Natalie Verndl (CORECON-SP): É fundamental ter múltiplos parceiros comerciais. Hoje existe uma preocupação dos Estados Unidos com a perda de hegemonia do dólar. Movimentos como os do BRICS, com transações fora do sistema tradicional, preocupam porque mexem nessa estrutura global. Os Estados Unidos têm o que chamamos de “privilégio exorbitante”: conseguem se endividar na própria moeda. Outros países não têm essa vantagem. O Brasil precisa aproveitar esse cenário para diversificar parcerias, mas não só isso. Precisa investir em tecnologia e produzir bens com maior valor agregado. Hoje ainda somos muito dependentes de commodities. Sem isso, continuamos vulneráveis a choques externos.
Existem oportunidades para o Brasil em meio a esse cenário?
Natalie Verndl (CORECON-SP): Existem, mas passam por organização interna. Antes de olhar para fora, o Brasil precisa colocar a casa em ordem. Investir em refino, em indústria, em tecnologia. É um país com muitos recursos, mas que não transforma isso em valor agregado. A crise mostra onde estão as fragilidades. E uma delas é clara: falta investimento interno consistente. Outro ponto essencial é a educação. Sem isso, não há avanço tecnológico, não há aumento de produtividade e não há mudança estrutural.

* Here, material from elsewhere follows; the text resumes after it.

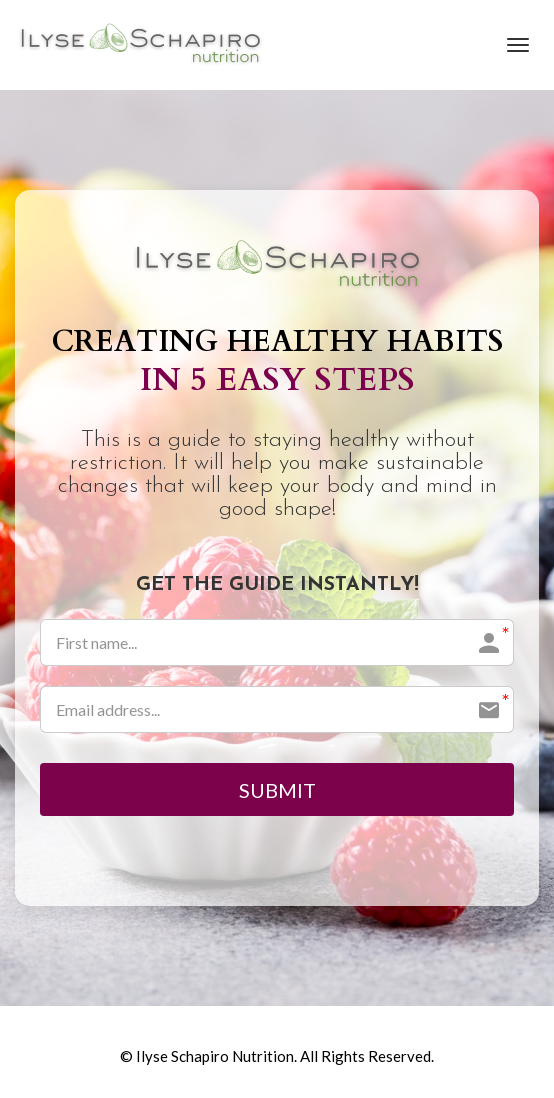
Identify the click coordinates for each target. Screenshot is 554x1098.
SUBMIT (277, 790)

O que esperar das próximas semanas?
Natalie Verndl (CORECON-SP): A tendência ainda é de instabilidade. Não estamos lidando só com guerra. É um cenário que envolve também eleição, política fiscal, inflação e mercado internacional. É muita variável ao mesmo tempo. Então não é algo que se resolve rapidamente. O acompanhamento precisa ser constante, semana a semana. A recomendação é cautela. Tanto para o governo quanto para a população. Decisões precipitadas podem agravar ainda mais o cenário.